„Manchmal werden wir gefragt, ob uns hier draußen nicht langweilig wird, aber schauen sie sich die Aussicht an!“ Langeweile oder Zeitmangel sind für Herbert Wirth gleichermaßen unverständlich. Er ist stolz auf sein Zeitmanagement, das ihn in einem chronischen Zustand der Beschäftigung hält, ohne dass Stress oder Hektik aufkommen.
„Ich kann mir immer Zeit nehmen, wenn mir etwas gefällt oder wichtig ist.“ Und das ist nicht wenig. Zusammen mit seiner Frau hat er rund um ihr Haus ein Aufzuchtgehege für verletzte Wildtiere angelegt. Die beiden versorgen die Tiere, ziehen sie auf, geben, was gebraucht wird, und lassen sie dann frei bzw. ihren Weg gehen. 112 Wildtiere waren es allein von Januar bis September letzten Jahres. Rehe und Füchse, ebenso wie Enten, Raben und alles, was im Wald oder um den See auf Hilfe angewiesen ist.

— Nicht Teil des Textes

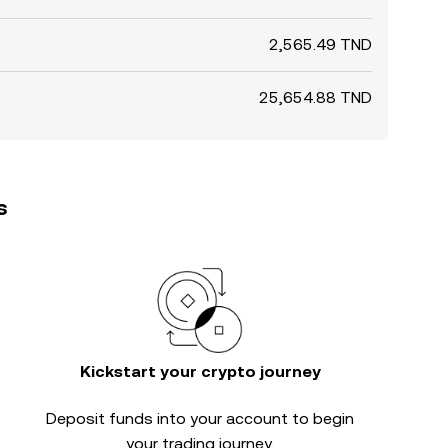
2,565.49 TND
25,654.88 TND
s
Kickstart your crypto journey
Deposit funds into your account to begin
your trading journey.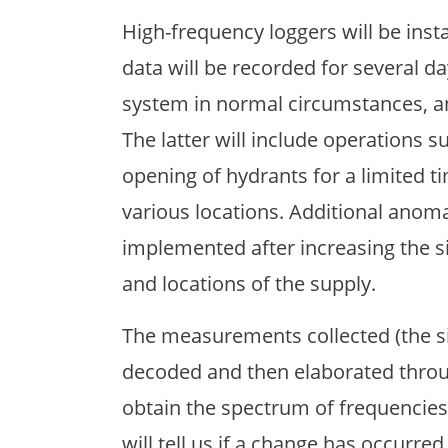
High-frequency loggers will be inst
data will be recorded for several da
system in normal circumstances, an
The latter will include operations su
opening of hydrants for a limited ti
various locations. Additional anom
implemented after increasing the 
and locations of the supply.
The measurements collected (the sig
decoded and then elaborated throug
obtain the spectrum of frequencies
will tell us if a change has occurr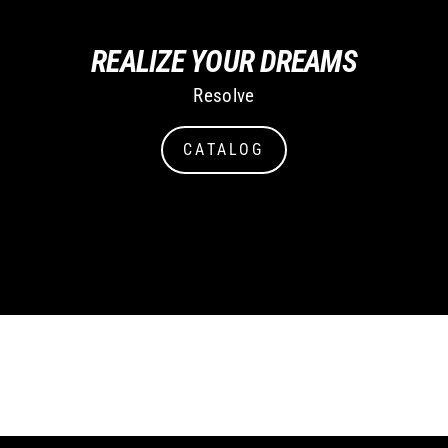
REALIZE YOUR DREAMS
Resolve
CATALOG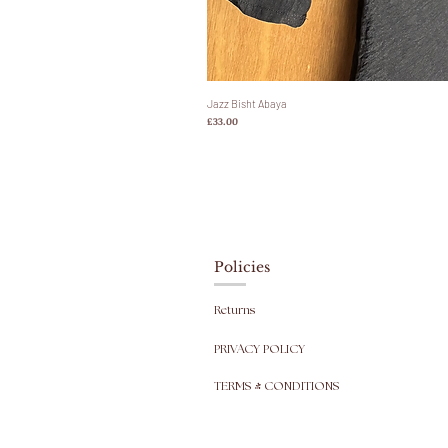
Jazz Bisht Abaya
Harga
£33.00
Policies
Returns
PRIVACY POLICY
TERMS & CONDITIONS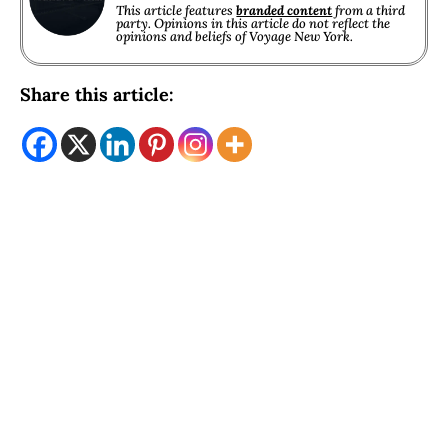
This article features
branded content
from a third
party. Opinions in this article do not reflect the
opinions and beliefs of Voyage New York.
Share this article: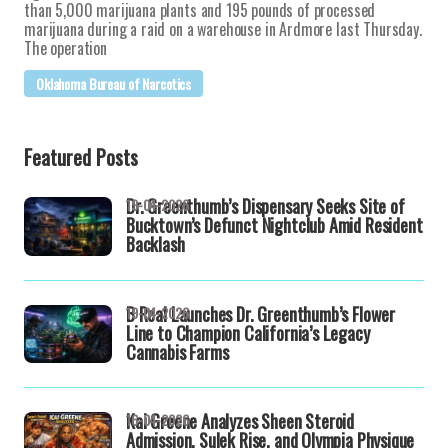
than 5,000 marijuana plants and 195 pounds of processed
marijuana during a raid on a warehouse in Ardmore last Thursday.
The operation
Oklahoma Bureau of Narcotics
Featured Posts
Dr. Greenthumb’s Dispensary Seeks Site of
19-04-2026
Bucktown’s Defunct Nightclub Amid Resident
Backlash
B Real Launches Dr. Greenthumb’s Flower
19-04-2026
Line to Champion California’s Legacy
Cannabis Farms
Kai Greene Analyzes Sheen Steroid
16-04-2026
Admission, Sulek Rise, and Olympia Physique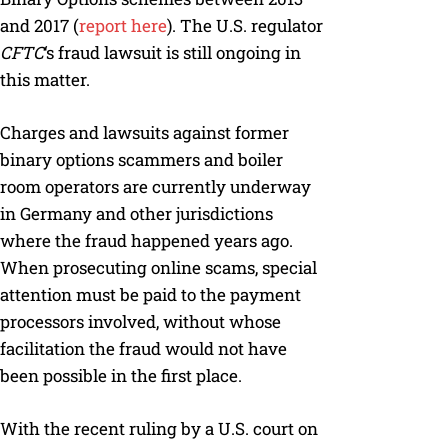
and 2017 (
report here
). The U.S. regulator
CFTC
‘s fraud lawsuit is still ongoing in
this matter.
Charges and lawsuits against former
binary options scammers and boiler
room operators are currently underway
in Germany and other jurisdictions
where the fraud happened years ago.
When prosecuting online scams, special
attention must be paid to the payment
processors involved, without whose
facilitation the fraud would not have
been possible in the first place.
With the recent ruling by a U.S. court on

Morgens um 5:45 Uhr stehen die Wirths im Sommer auf, im Winter gegen 6:30 Uhr. Außer es ist ein ganz Junges unter den Schützlingen, das mit der Flasche aufgezogen wird und auch mitten in der Nacht seine Ziegenmilch bekommen muss. „Die Tiere sind wie Geschwister für mich“, antwortet Frau Wirth, wenn man nach all der Mühe fragt, die sich die beiden mit den Tieren machen. Ich freue mich, wenn ich etwas geben kann. Die tägliche Vollzeitaufgabe verpflichtet. Reisen, Urlaub oder auch nur ein Kurztrip sind undenkbar. „Wer würde sich kümmern?“ Viel zu viel Arbeit, um sie jemand anderem aufzuhalsen. Für sie ist das alles kein Ballast, eher ein fester Anker. Sie wollte und will nicht weg von hier. Er wäre gern gereist, hätte sich andere Länder angesehen, aber nicht allein.
Nicht nur etwas machen, sondern auch zuhören, hinsehen, relativieren. Vor allem sich selbst und die eigenen Ansichten.
Austausch mit anderen Menschen und Kulturen gab es für die beiden dennoch reichlich. Der pensionierte Lehrer und seine Frau üben seit über 50 Jahren verschiedene ehrenamtliche Tätigkeiten aus. Kirchlich, sozial, und gewerkschaftlich haben sie sich engagiert. Querschnittsgelähmte junge Männer, Flüchtlinge oder der Demenz anheimgefallene alte Damen, sie haben sich eingebracht, wo es ihnen wichtig und richtig erschien. „Es kommt viel zurück.“ Das Gefühl, gebraucht zu werden und Menschen oder Tieren etwas von dem zurückgeben zu können, was ihnen vom Leben vorenthalten wird, sind Motivation und Belohnung zugleich. „Ehrenamt ist immer Austausch mit anderen.“ Nicht nur etwas machen, sondern auch zuhören, hinsehen, relativieren. Vor allem sich selbst und die eigenen Ansichten.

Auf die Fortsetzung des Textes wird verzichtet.